(ECNS) -- China's middle class population has exceeded 200 million, a number that far exceeds an estimate by a Credit Suisse report, an economic expert wrote on the Shanghai-based China Business News on Tuesday.
Last month, Credit Suisse said in its Global Wealth Report 2015 that with 109 million adults this year, the Chinese middle class has for the first time outnumbered the United States, becoming the largest in the world.
It defined a middle class adult as possessing wealth between $50,000 and $500,000.
Gan Li, a professor at Southwestern University of Finance and Economics and Texas A&M University, said the total population of China's middle class stands at 204 million, and that their wealth, at $28.3 trillion, is quadruple that estimated by Credit Suisse in its annual report.
China tops the world in both areas above, he added.
Gan questioned the reliability of the data in the Credit Suisse report. He said the report only used a China Academy of Social Science Survey in 2000, and estimated data for the following years. He employed data from the Survey and Research Center for China Household Finance at his university.
But Gan admitted that the average wealth of a middle class adult in China is far less than in the U.S.

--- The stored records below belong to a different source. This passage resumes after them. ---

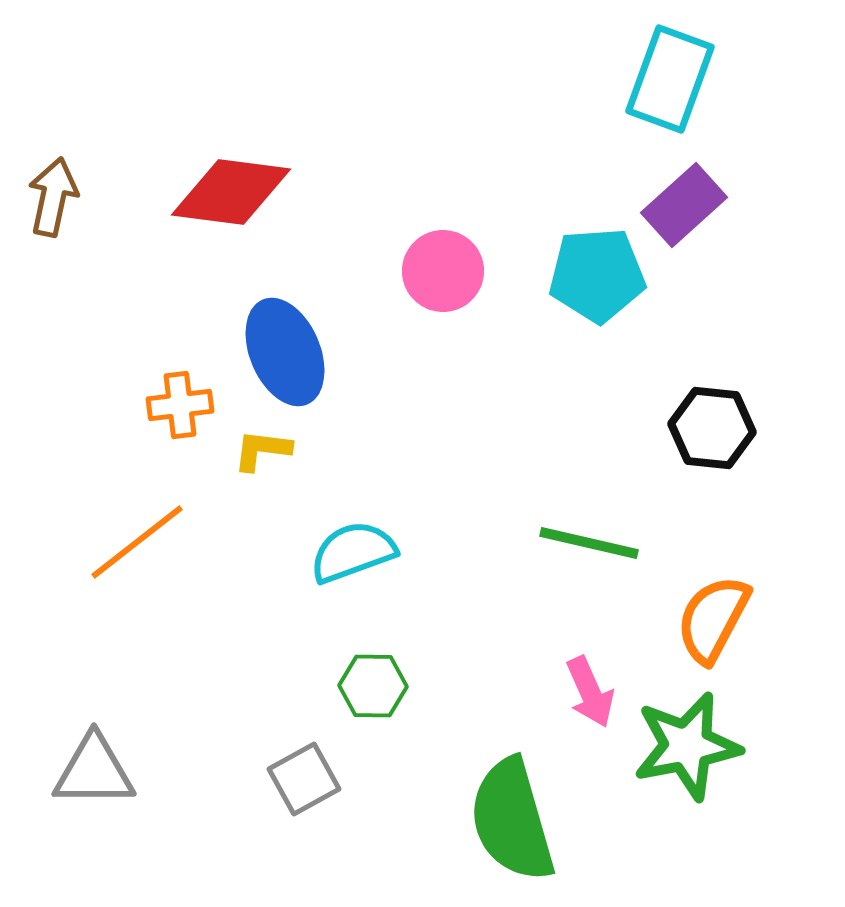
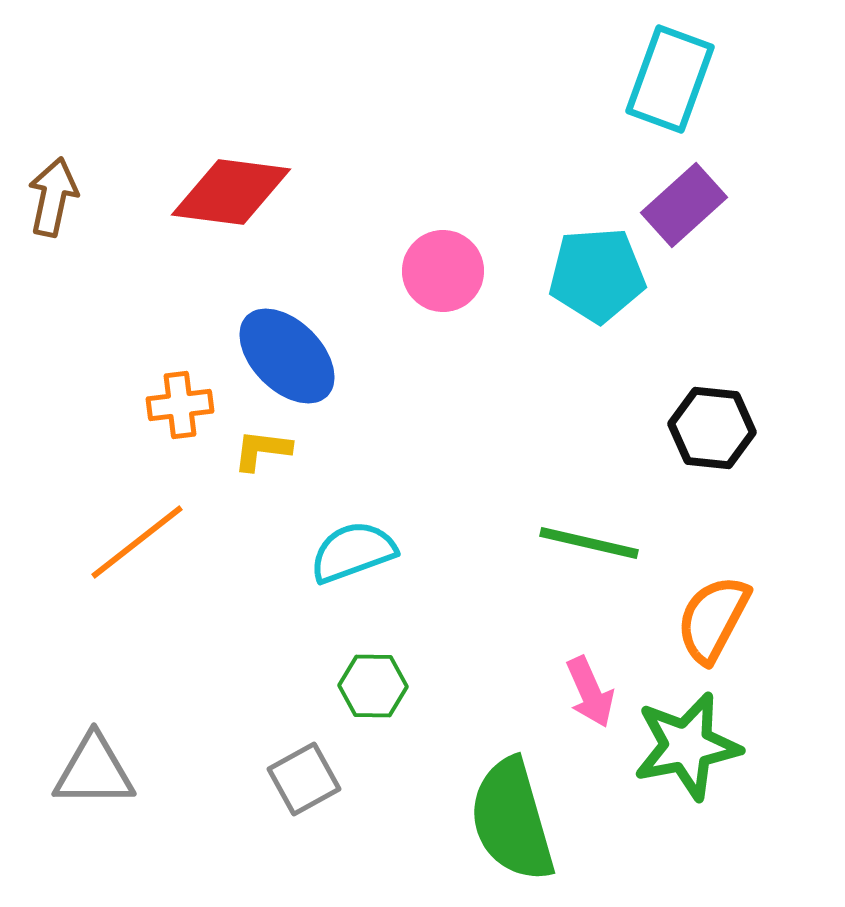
blue ellipse: moved 2 px right, 4 px down; rotated 22 degrees counterclockwise
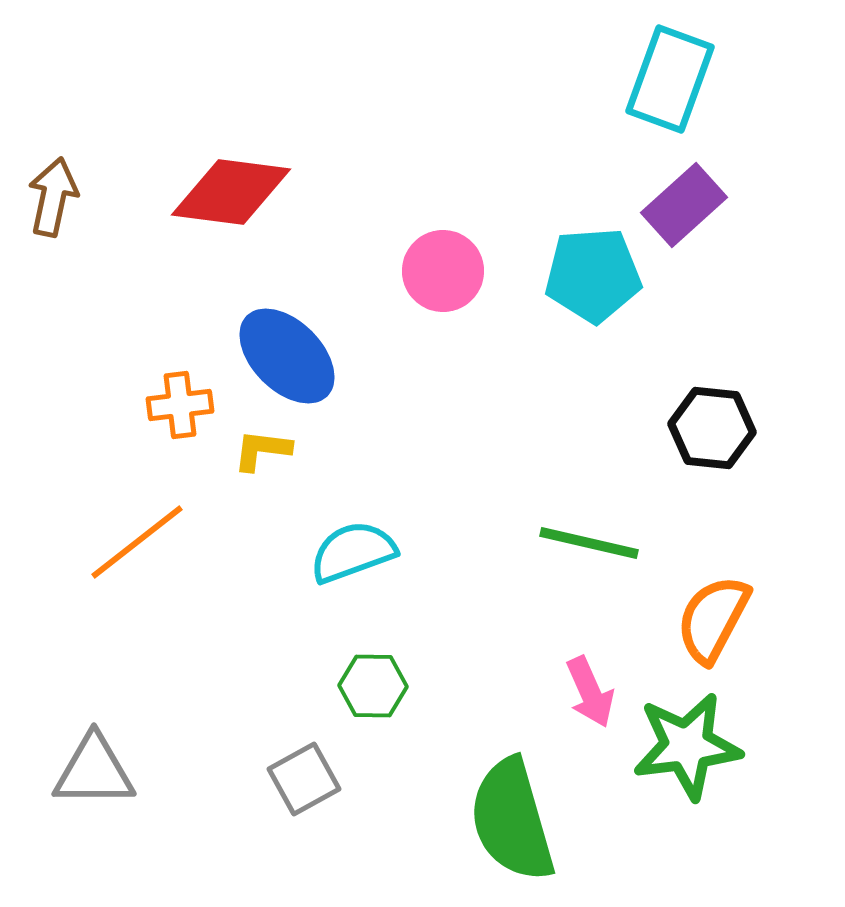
cyan pentagon: moved 4 px left
green star: rotated 4 degrees clockwise
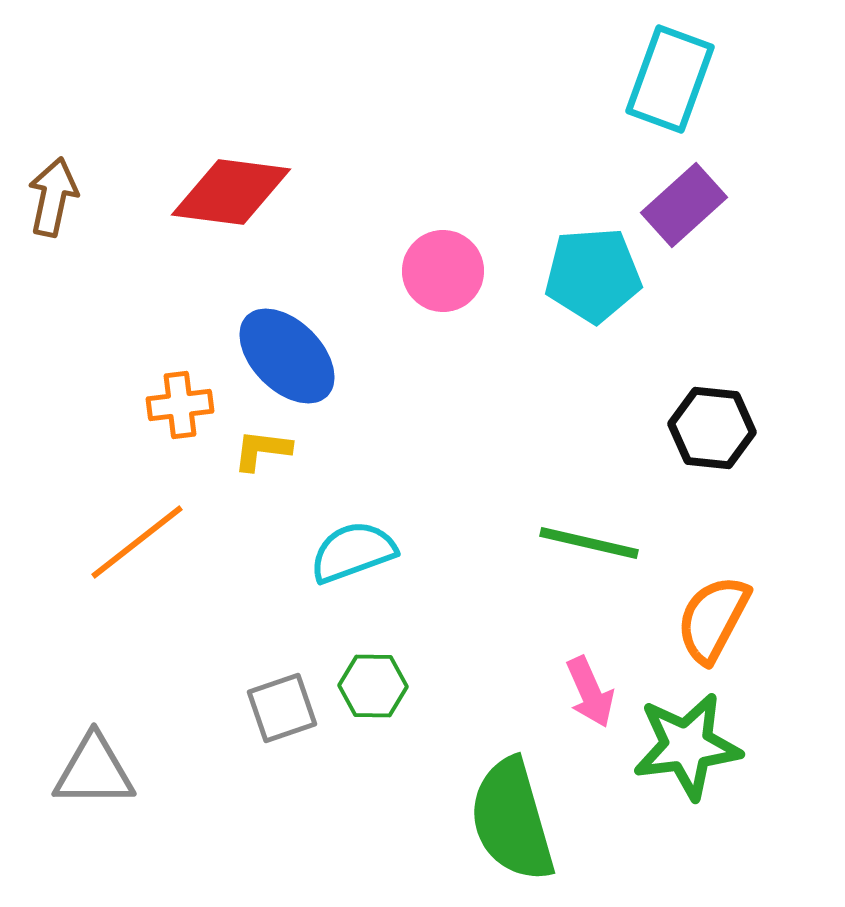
gray square: moved 22 px left, 71 px up; rotated 10 degrees clockwise
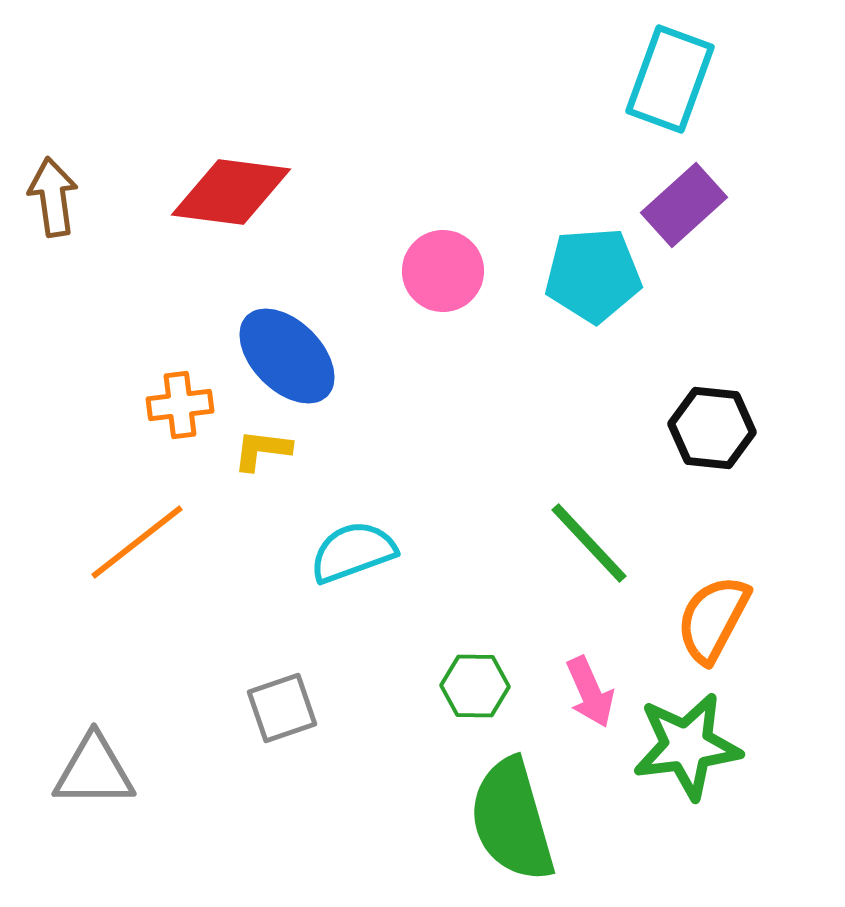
brown arrow: rotated 20 degrees counterclockwise
green line: rotated 34 degrees clockwise
green hexagon: moved 102 px right
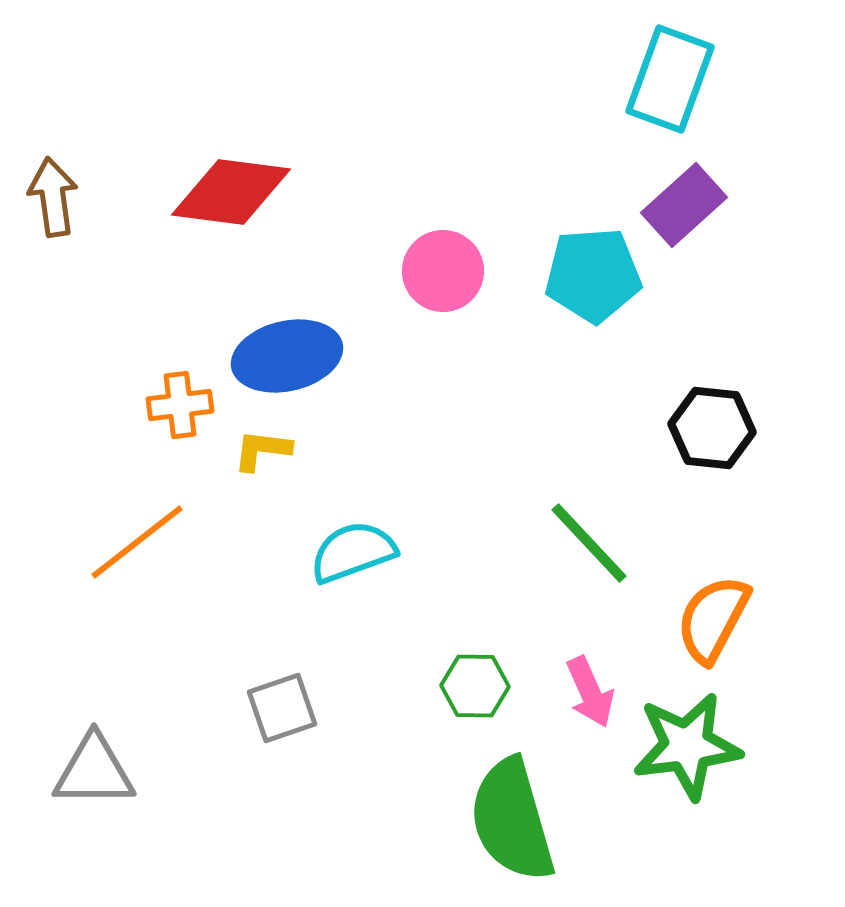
blue ellipse: rotated 58 degrees counterclockwise
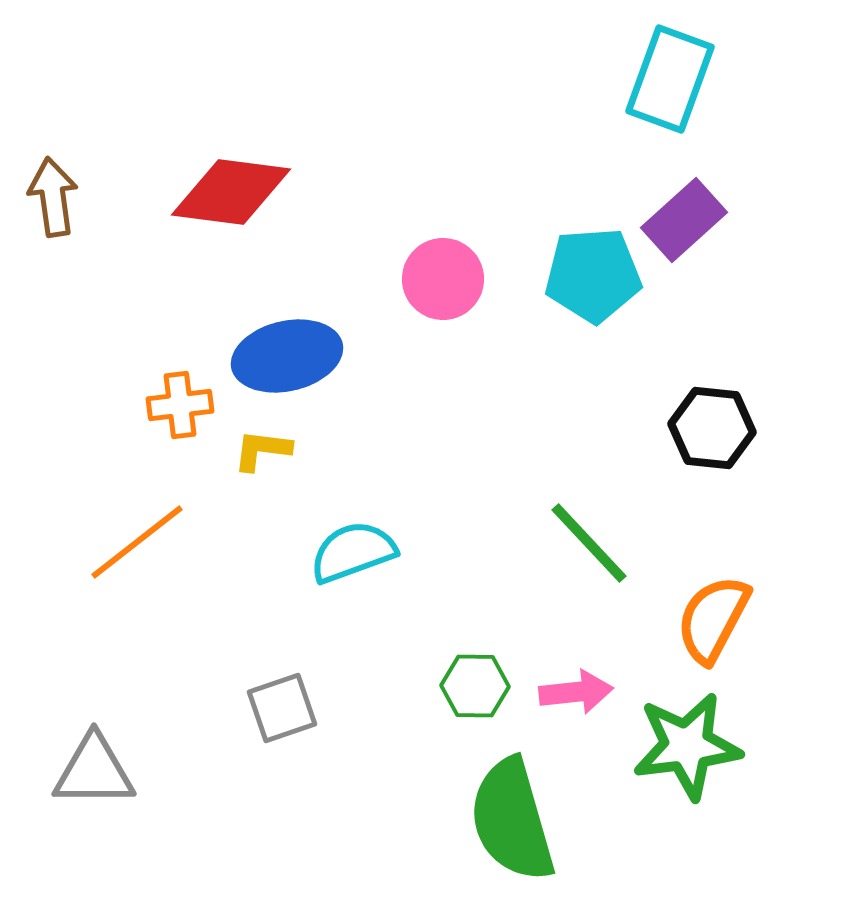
purple rectangle: moved 15 px down
pink circle: moved 8 px down
pink arrow: moved 14 px left; rotated 72 degrees counterclockwise
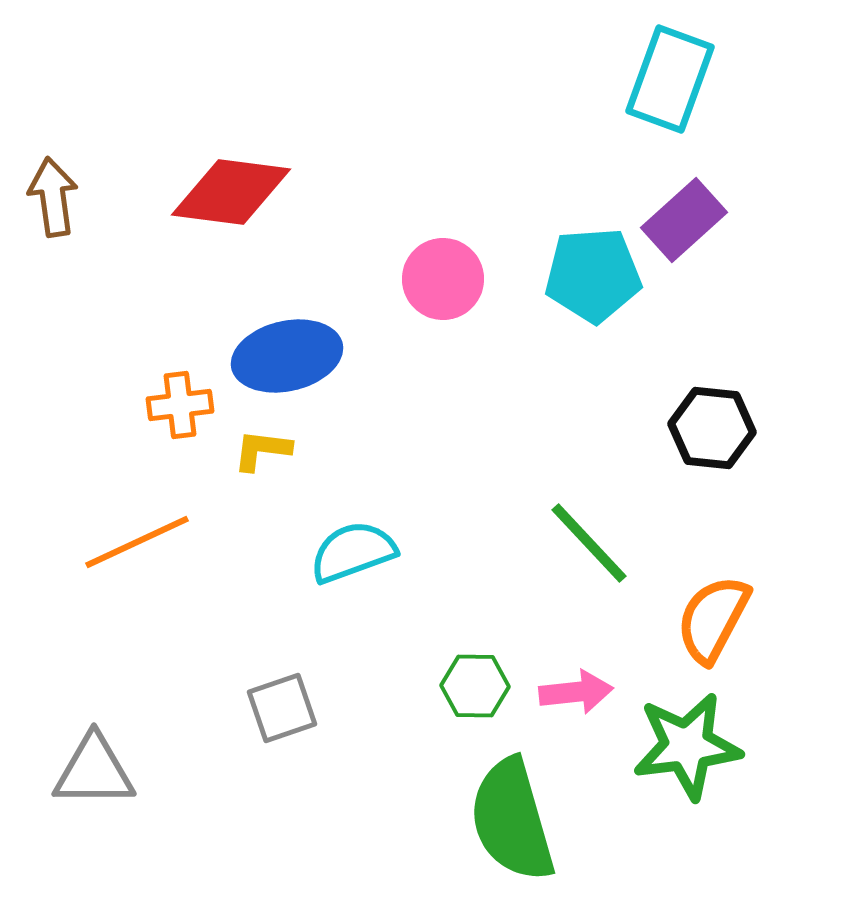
orange line: rotated 13 degrees clockwise
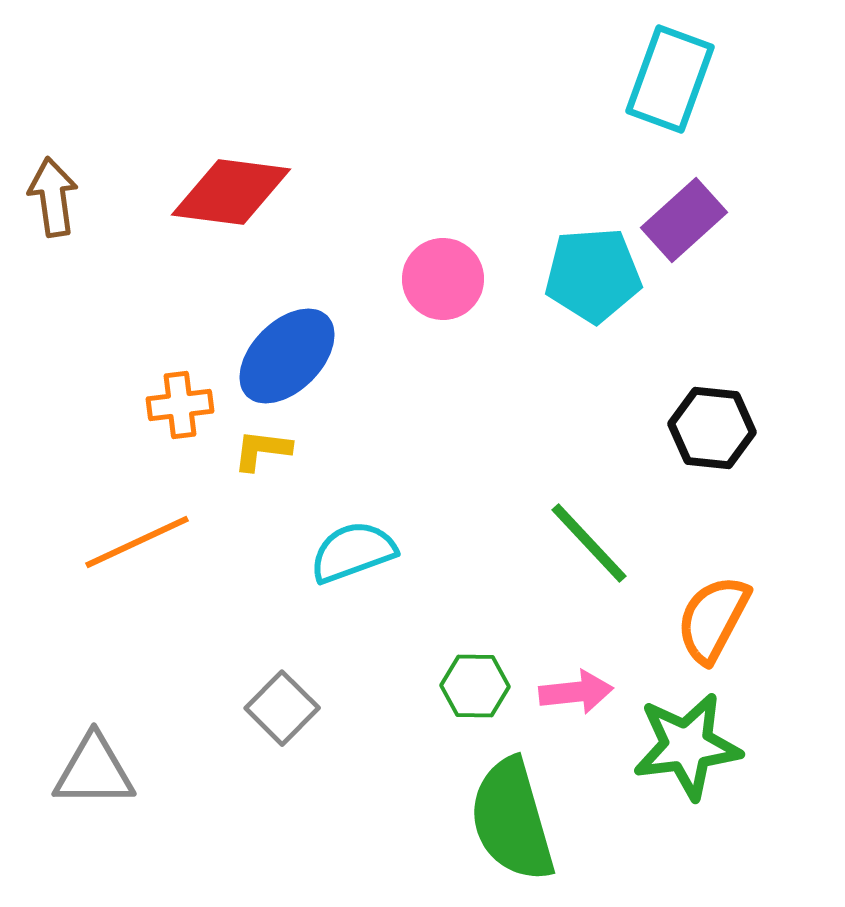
blue ellipse: rotated 32 degrees counterclockwise
gray square: rotated 26 degrees counterclockwise
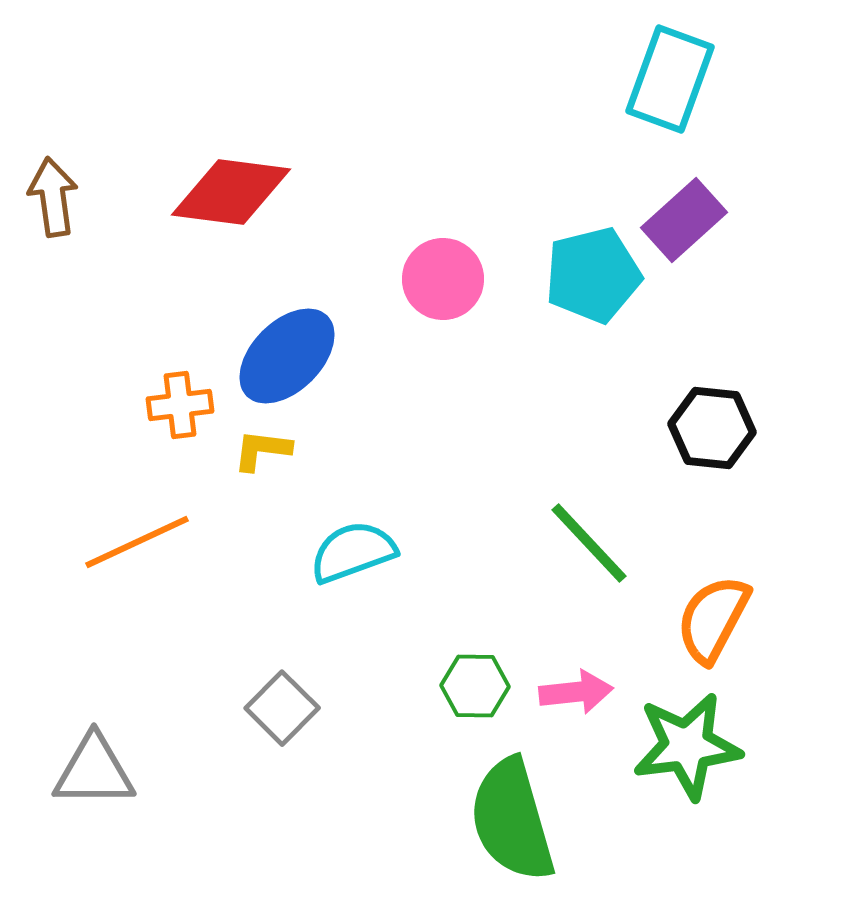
cyan pentagon: rotated 10 degrees counterclockwise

Furthermore, only one percent of the population in China is above middle class, while 78.9 percent don't reach the middle class standard, forming a pyramid in personal wealth, according to Gan.
Moreover, China's middle class has invested as much as 75 percent of its wealth in property, he added.
According to Credit Suisse's report, China's total household wealth stood at $22.8 trillion by the middle of this year, growing by $1.5 trillion from a year ago. That beat Japan's $19.8 trillion and puts China second only to the U.S. at $85.9 trillion.